*GIVEN ENTRIES:*
◆ ◆ ◆ ◆ ◆

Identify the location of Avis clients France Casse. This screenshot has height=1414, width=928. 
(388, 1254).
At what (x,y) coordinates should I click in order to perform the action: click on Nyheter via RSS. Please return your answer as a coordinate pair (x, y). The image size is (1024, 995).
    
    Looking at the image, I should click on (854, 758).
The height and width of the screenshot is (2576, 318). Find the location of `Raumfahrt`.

◆ ◆ ◆ ◆ ◆

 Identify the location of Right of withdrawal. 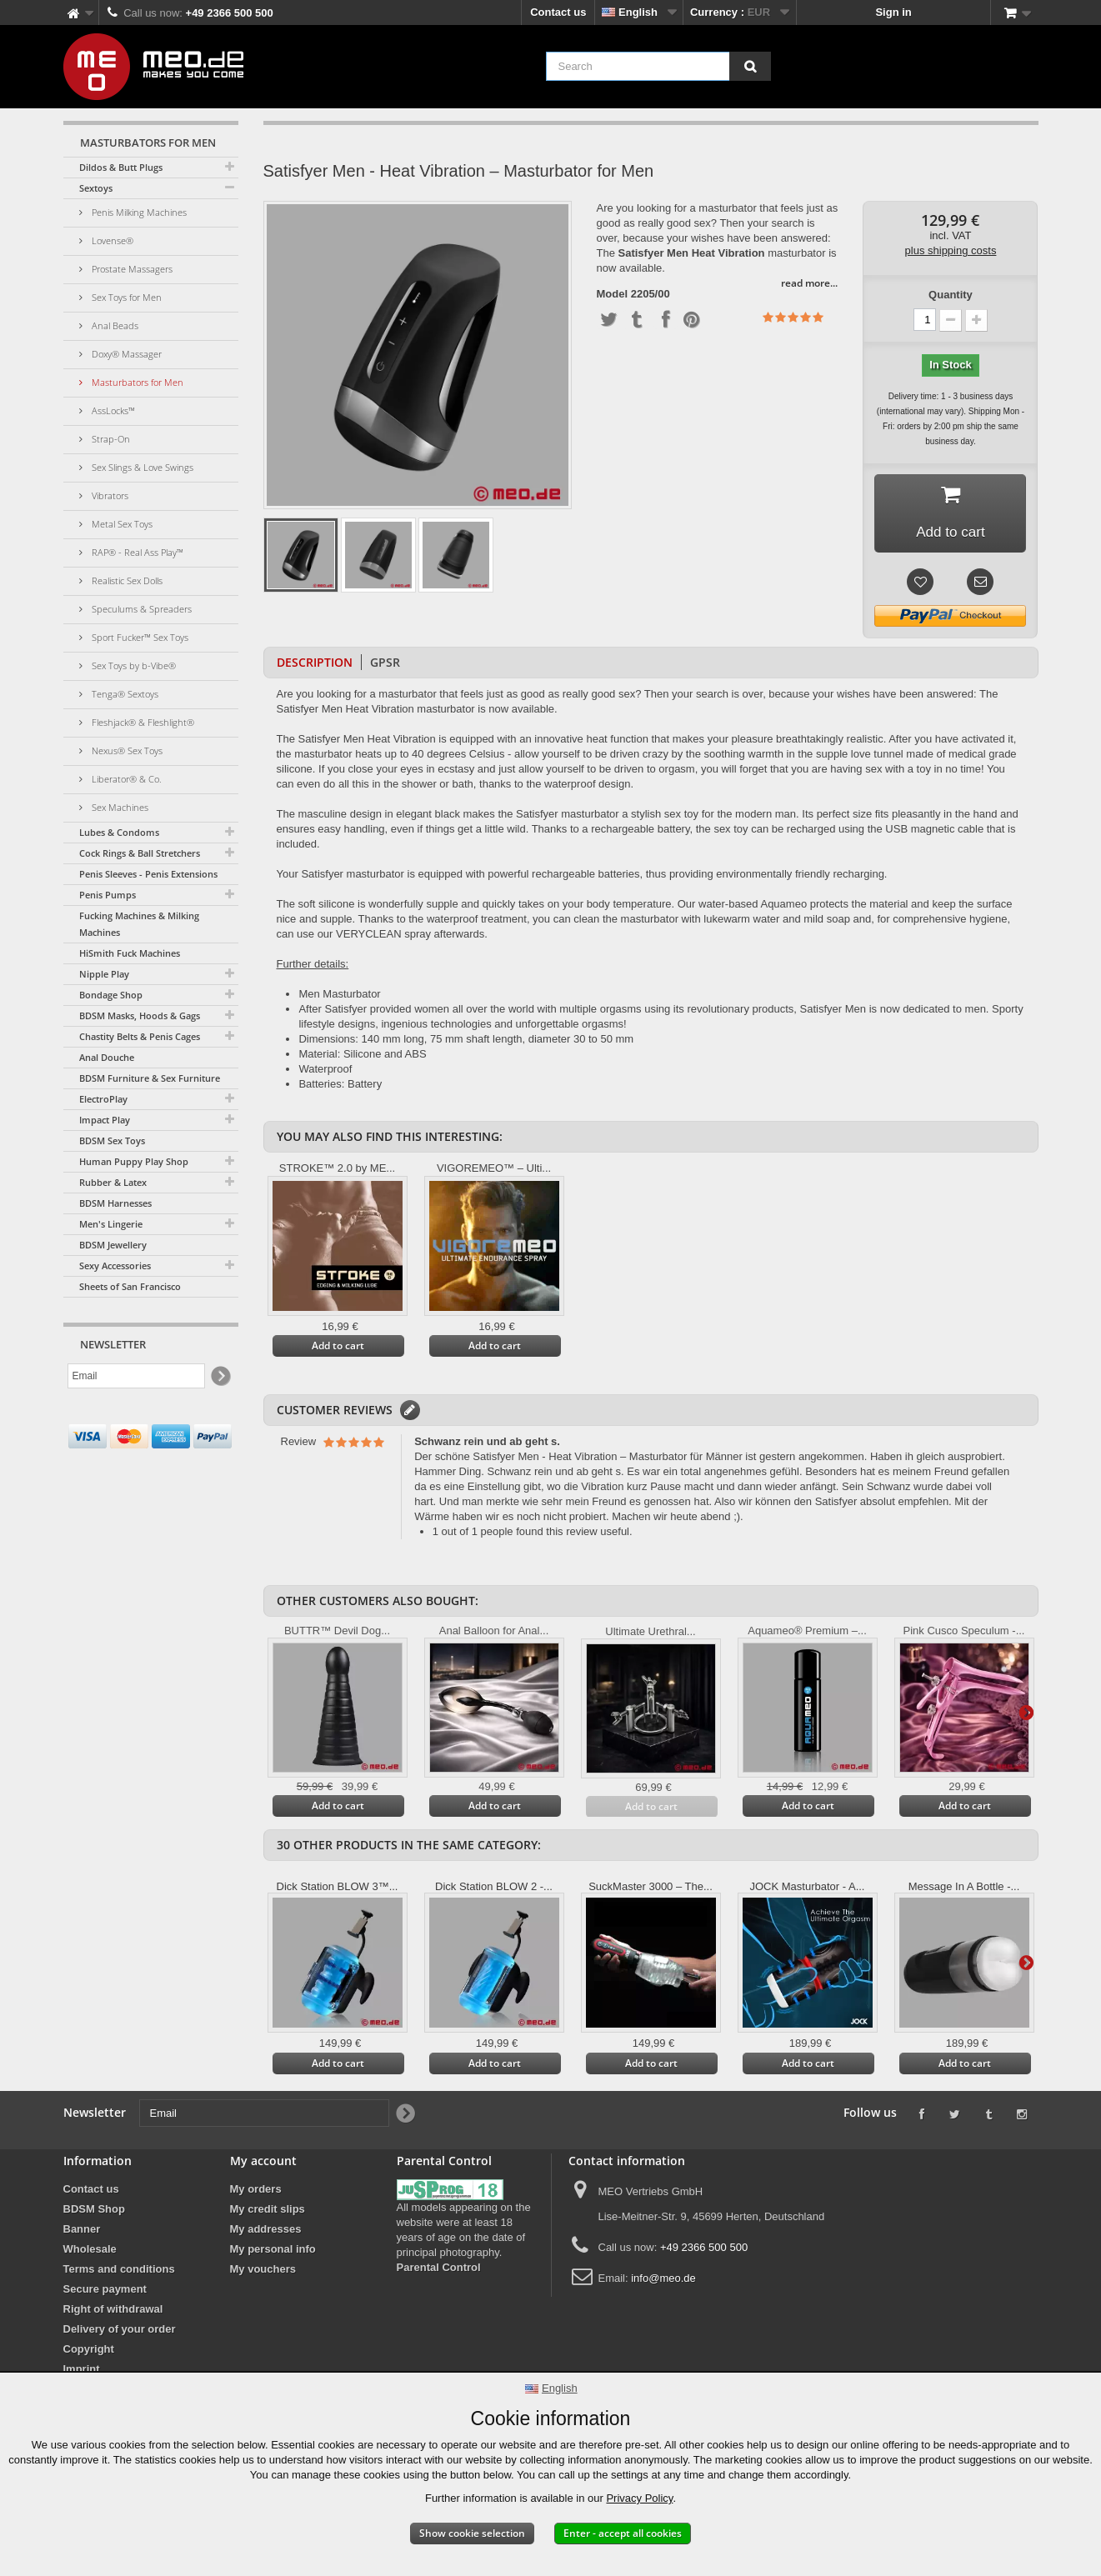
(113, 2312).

◆ ◆ ◆ ◆ ◆

*WHAT TO DO:*
From the records above, print only the lines between the one holding "Identify the location of Avis" and the one holding "The height and", inclusive, exactly as they stand.

*OUTPUT FOR THIS EXERCISE:*
Identify the location of Avis clients France Casse. This screenshot has height=1414, width=928. 
(388, 1254).
At what (x,y) coordinates should I click in order to perform the action: click on Nyheter via RSS. Please return your answer as a coordinate pair (x, y). The image size is (1024, 995).
    
    Looking at the image, I should click on (854, 758).
The height and width of the screenshot is (2576, 318). Find the location of `Raumfahrt`.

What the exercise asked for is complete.